Retype nothing but the lines from the start of the material up to and including the line with "This screenshot has". Pictures don't belong in the copy.
________________________________________
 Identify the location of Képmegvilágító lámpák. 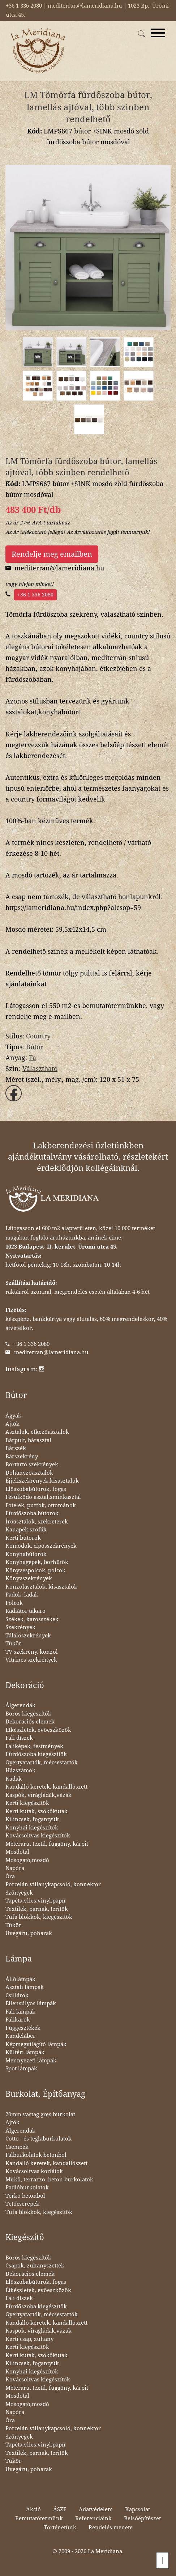
(35, 2044).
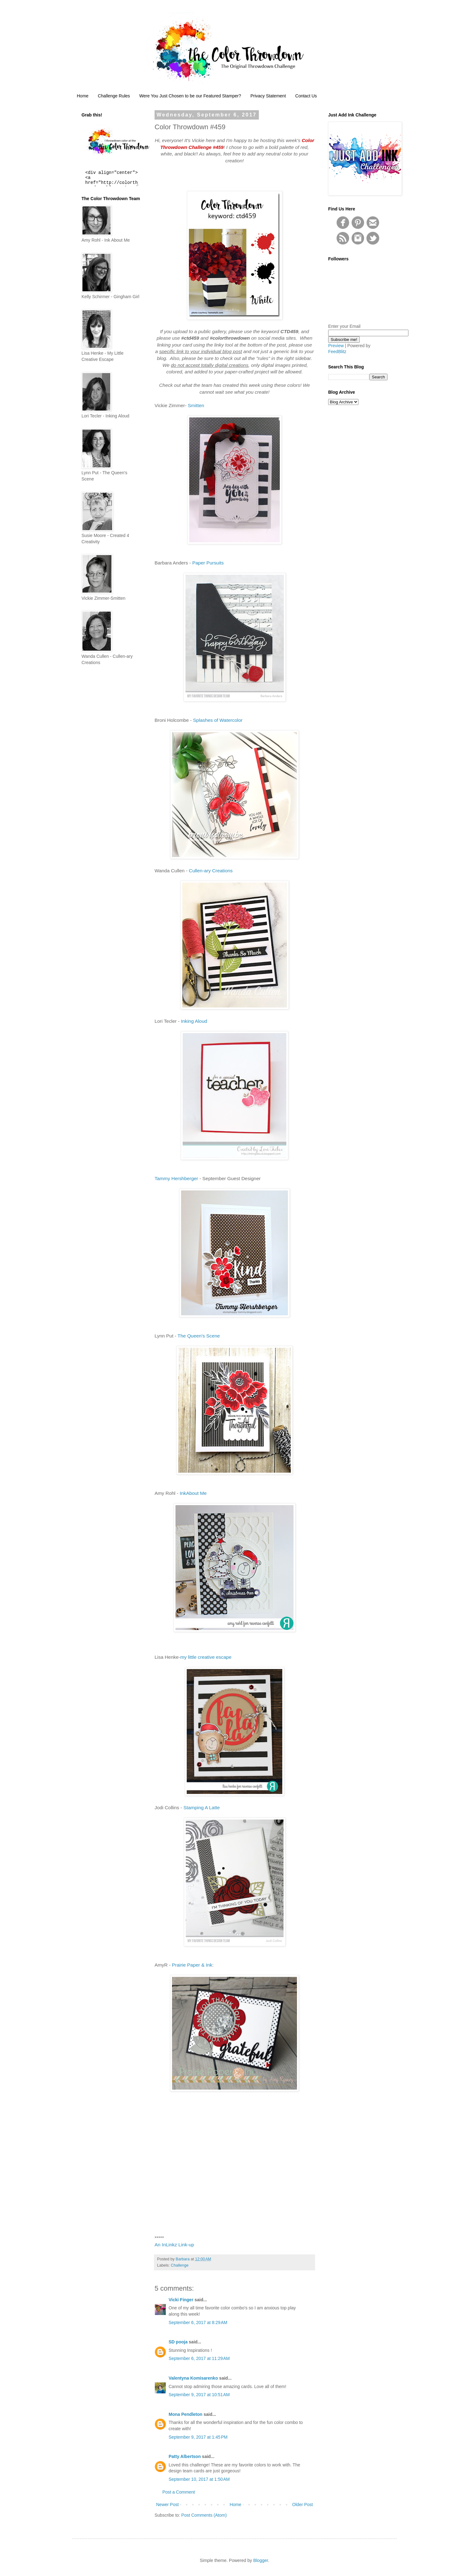 The height and width of the screenshot is (2576, 469). Describe the element at coordinates (260, 2560) in the screenshot. I see `Blogger` at that location.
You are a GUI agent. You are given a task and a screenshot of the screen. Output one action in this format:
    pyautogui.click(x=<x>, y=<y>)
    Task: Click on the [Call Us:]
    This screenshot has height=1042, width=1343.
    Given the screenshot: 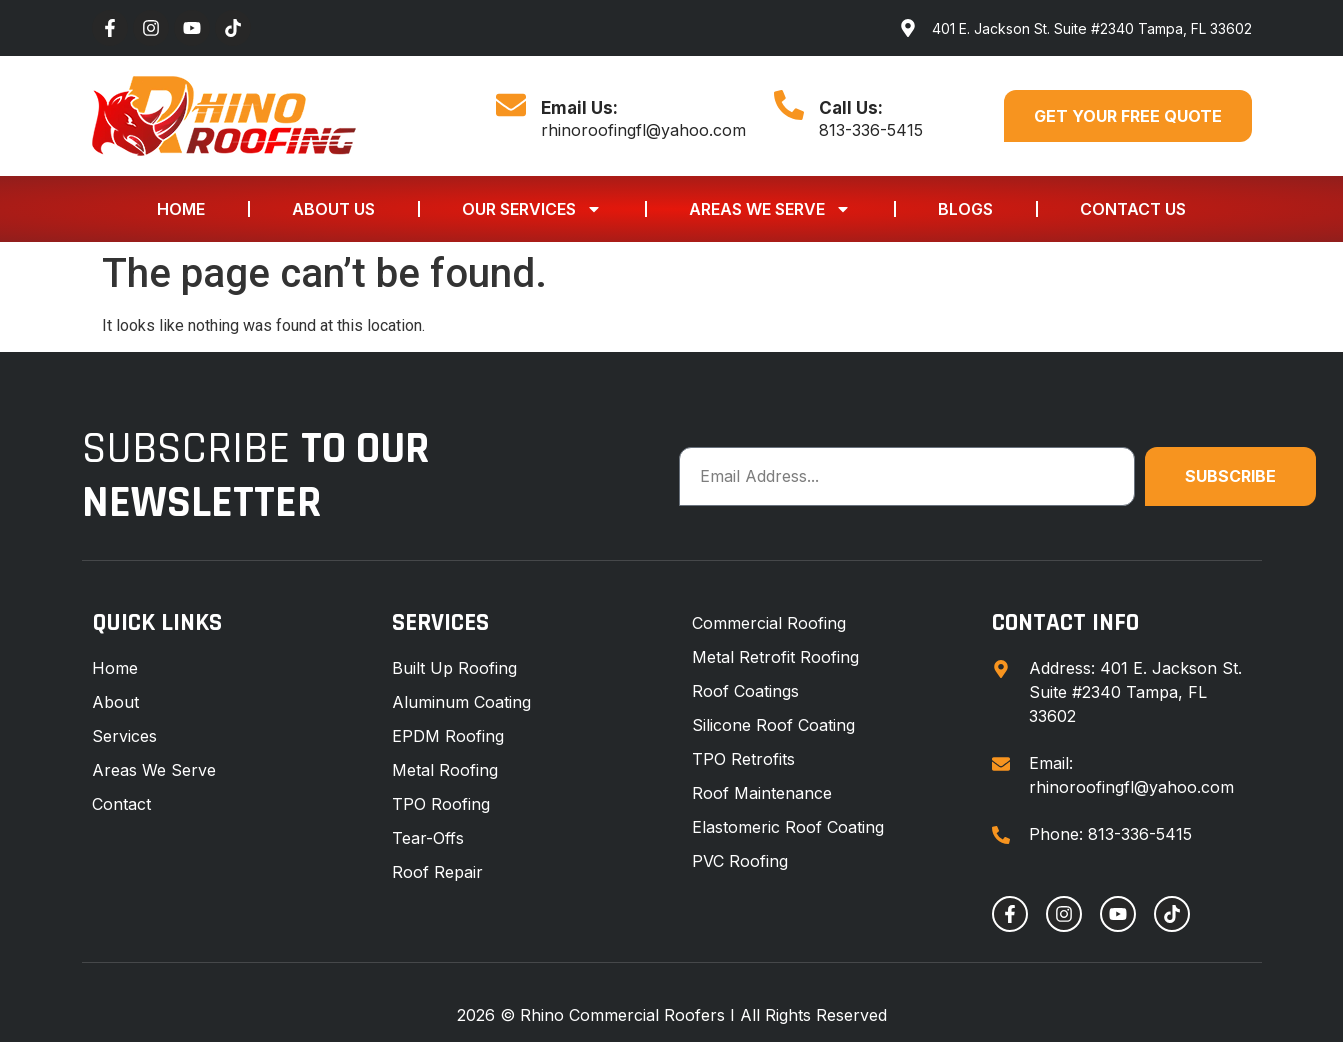 What is the action you would take?
    pyautogui.click(x=789, y=105)
    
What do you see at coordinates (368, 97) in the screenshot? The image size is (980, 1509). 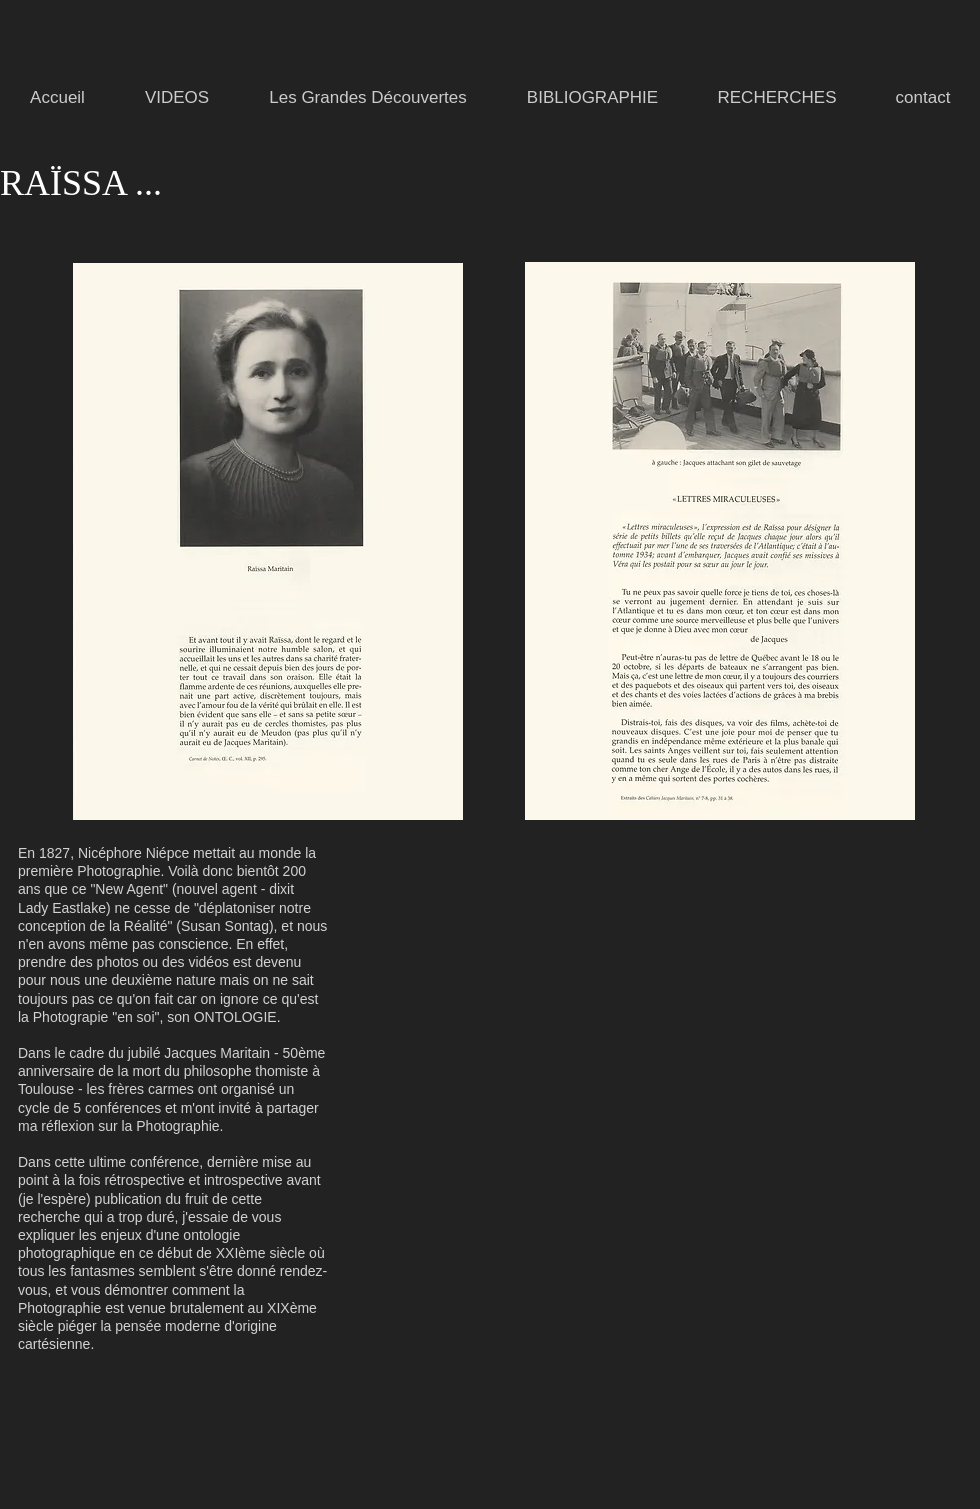 I see `[button]` at bounding box center [368, 97].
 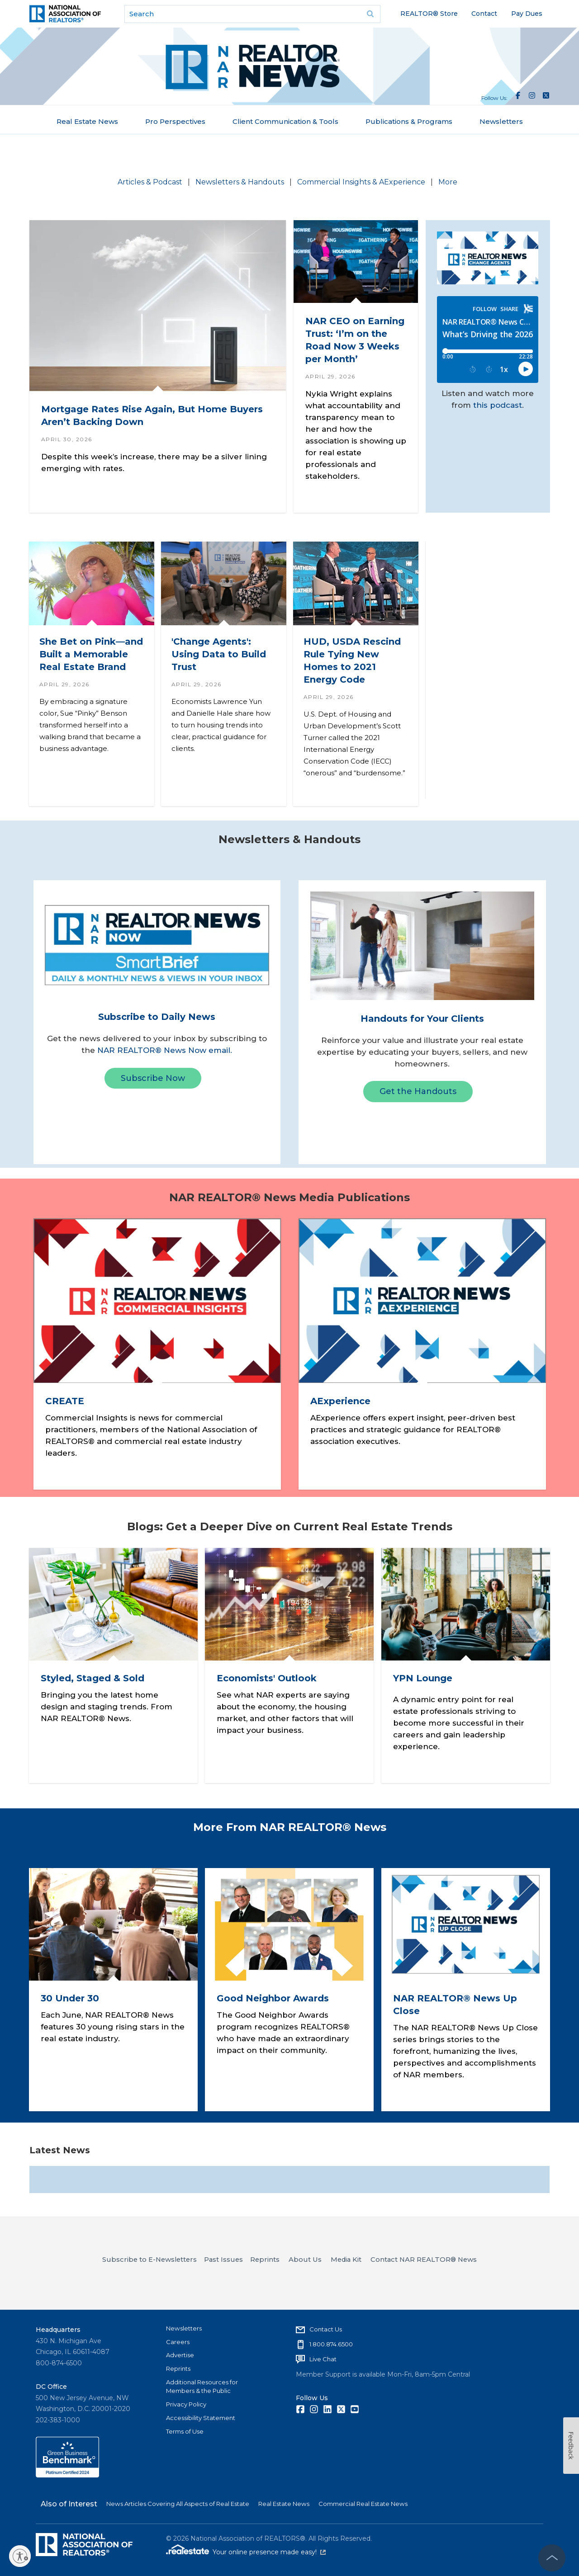 What do you see at coordinates (418, 1091) in the screenshot?
I see `Get the Handouts` at bounding box center [418, 1091].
________________________________________
• _ANSWER TO THE PROBLEM_
 Identify the location of Képmegvilágító lámpák. 
(35, 2044).
 The height and width of the screenshot is (2576, 469). Describe the element at coordinates (260, 2560) in the screenshot. I see `Blogger` at that location.
You are a GUI agent. You are given a task and a screenshot of the screen. Output one action in this format:
    pyautogui.click(x=<x>, y=<y>)
    Task: Click on the [Call Us:]
    This screenshot has height=1042, width=1343.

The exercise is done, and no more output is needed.